My fear did not become a reality, however, until about ten that evening when Bill ruffled my hair and said, “Well, Laura, hadn’t we better let Aunt Julie get her beauty sleep now? She must be a little tired after her long train ride.” And Laura said, “Yes, darling, come along. I’ll show you the room you’re to have.”
She would show me the room I was to have, not the one we would share. There was a single bed in that room with a blue dust ruffle around it and a lacy white spread on top. It was a very pretty room and a pretty bed, but it was not a room to be shared by two sisters, not a bed where they could lie close together, where they could talk girl-talk until their eyes grew heavy and they drifted off to sleep, almost as secure as in the days when a mother had been alive.

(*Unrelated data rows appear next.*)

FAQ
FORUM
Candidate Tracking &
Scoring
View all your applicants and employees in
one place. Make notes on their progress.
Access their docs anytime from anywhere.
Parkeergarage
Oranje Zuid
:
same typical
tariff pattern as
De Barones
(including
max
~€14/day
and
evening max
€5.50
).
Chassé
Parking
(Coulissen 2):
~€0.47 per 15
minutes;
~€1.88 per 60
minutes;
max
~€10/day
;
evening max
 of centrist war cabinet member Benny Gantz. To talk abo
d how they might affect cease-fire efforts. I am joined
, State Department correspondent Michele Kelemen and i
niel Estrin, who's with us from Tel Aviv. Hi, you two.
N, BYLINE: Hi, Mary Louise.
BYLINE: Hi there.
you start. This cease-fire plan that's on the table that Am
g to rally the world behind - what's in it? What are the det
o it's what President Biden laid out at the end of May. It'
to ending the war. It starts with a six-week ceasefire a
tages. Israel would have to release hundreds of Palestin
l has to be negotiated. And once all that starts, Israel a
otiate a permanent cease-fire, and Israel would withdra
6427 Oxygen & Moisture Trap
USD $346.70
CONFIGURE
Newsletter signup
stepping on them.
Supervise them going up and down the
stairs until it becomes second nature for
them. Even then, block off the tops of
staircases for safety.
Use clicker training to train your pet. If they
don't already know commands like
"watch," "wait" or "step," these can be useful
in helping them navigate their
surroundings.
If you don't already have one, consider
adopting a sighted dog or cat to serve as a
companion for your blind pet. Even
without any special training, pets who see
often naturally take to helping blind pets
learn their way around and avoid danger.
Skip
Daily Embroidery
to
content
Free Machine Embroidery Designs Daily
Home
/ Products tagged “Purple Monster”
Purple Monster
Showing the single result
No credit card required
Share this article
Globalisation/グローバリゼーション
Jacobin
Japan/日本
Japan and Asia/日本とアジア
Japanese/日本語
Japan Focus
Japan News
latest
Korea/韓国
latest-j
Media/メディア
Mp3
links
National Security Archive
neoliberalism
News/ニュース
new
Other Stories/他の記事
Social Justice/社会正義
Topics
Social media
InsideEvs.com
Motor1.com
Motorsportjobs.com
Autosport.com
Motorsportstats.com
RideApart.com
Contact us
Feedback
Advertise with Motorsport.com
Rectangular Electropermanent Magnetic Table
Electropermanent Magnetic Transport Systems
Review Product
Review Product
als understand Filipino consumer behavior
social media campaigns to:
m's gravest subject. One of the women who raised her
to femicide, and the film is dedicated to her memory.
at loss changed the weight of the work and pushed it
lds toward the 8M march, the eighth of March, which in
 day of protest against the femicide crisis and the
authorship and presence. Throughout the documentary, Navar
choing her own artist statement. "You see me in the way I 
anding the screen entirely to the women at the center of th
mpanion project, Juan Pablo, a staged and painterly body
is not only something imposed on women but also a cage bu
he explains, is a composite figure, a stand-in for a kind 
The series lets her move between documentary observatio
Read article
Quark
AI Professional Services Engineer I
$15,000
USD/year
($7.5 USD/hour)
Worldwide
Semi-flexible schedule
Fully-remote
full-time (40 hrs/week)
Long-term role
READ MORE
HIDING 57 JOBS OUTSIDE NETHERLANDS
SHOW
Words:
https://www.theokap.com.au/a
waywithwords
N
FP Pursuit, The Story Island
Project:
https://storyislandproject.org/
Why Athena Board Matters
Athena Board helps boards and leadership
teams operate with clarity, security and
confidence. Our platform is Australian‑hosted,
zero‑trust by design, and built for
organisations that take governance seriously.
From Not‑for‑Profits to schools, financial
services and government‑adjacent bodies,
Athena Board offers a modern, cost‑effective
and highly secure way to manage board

Laura wouldn’t look at me. I tried to force her to look into my eyes. If she would do that, I knew she would see there my agony and she would say, “Yes, Julie, I’m going to stay here with you.” That Bill doesn’t much matter. But she wouldn’t look at me; she kept chattering about the paper they had picked out with me in mind, about how I could sleep as long as I pleased the next morning, and would I like for her to make blueberry muffins for our breakfast. But she wouldn’t look at me, and when she kissed me good-night, there was still the pretense that she didn’t know I was sick with disappointment.
I cried on the white pillow that night and, switching on the bedside lamp, I was impressed by the sad stain my tears had made. Then I thought how Laura would never notice and would send the slip out to some laundry and impersonal hands would wash away the marks of grief, never knowing, never caring that part of a little girl had died with those tears. Then I cried again at that thought, and I felt the great loneliness I had felt that day of Mother’s funeral. But this time my loneliness was mixed with resentment and an unreasoning jealousy.